Re: [PATCH] zram: add zstd to the supported algorithms list

From: Nick Terrell
Date: Thu Aug 24 2017 - 22:46:17 EST


On 8/24/17, 7:21 PM, "Sergey Senozhatsky" <sergey.senozhatsky.work@xxxxxxxxx> wrote:
> not really familiar either... I was thinking about having "zstd" and
> "zstd_dict" crypto_alg structs - one would be !dict, the other one would
> allocate dict and pass it to compress/decompress zstd callbacks. "zstd"
> vecrsion would invoke zstd_params() passing zeros as compress and dict
> sizes to ZSTD_getParams(), while "zstd_dict" would invoke, lets say,
> zstd_params_dict() passing PAGE_SIZE-s. hm... (0, PAGE_SIZE)? to
> ZSTD_getParams(). just a rough idea...

The way zstd dictionaries work is the user provides some data which gets
"prepended" to the data that is about to be compressed, without actually
writing it to output. That way zstd can find matches in the dictionary and
represent them for "free". That means the user has to pass the same data to
both the compressor and decompressor.

We could build a dictionary, say every 20 minutes, by sampling 512 B chunks
of the RAM and constructing a 16 KB dictionary. Then recompress all the
compressed RAM with the new dictionary. This is just a simple example of a
dictionary construction algorithm.

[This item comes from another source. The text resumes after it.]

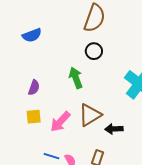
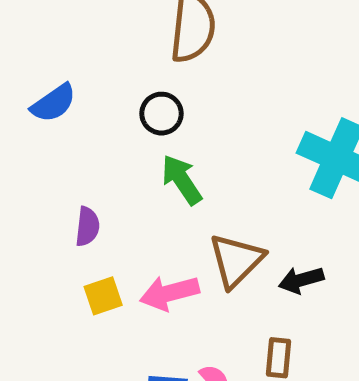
black circle: (94, 51) -> (162, 114), moved
pink arrow: (60, 122) -> (169, 293), turned 45

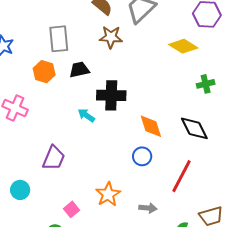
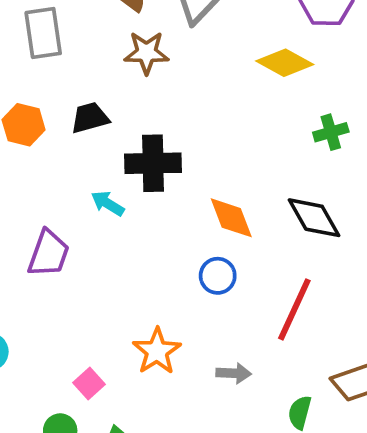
gray rectangle: (59, 39) -> (43, 33), moved
purple trapezoid: (54, 158) -> (48, 253), moved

You could imagine grouping pages by
application, and building a dictionary per application, since those pages
would likely be more similar.

Regarding the crypto API, I think it would be possible to experiment by
creating functions like
`zstd_comp_add_dictionary(void *ctx, void *data, size_t size)'
and `zstd_decomp_add_dictionary(void *ctx, void *data, size_t size)'
in the crypto zstd implementation and declare them in `zcomp.c'. If the
experiments prove that using zstd dictionaries (or LZ4 dictionaries) is
worthwhile, then we can figure out how we can make it work for real.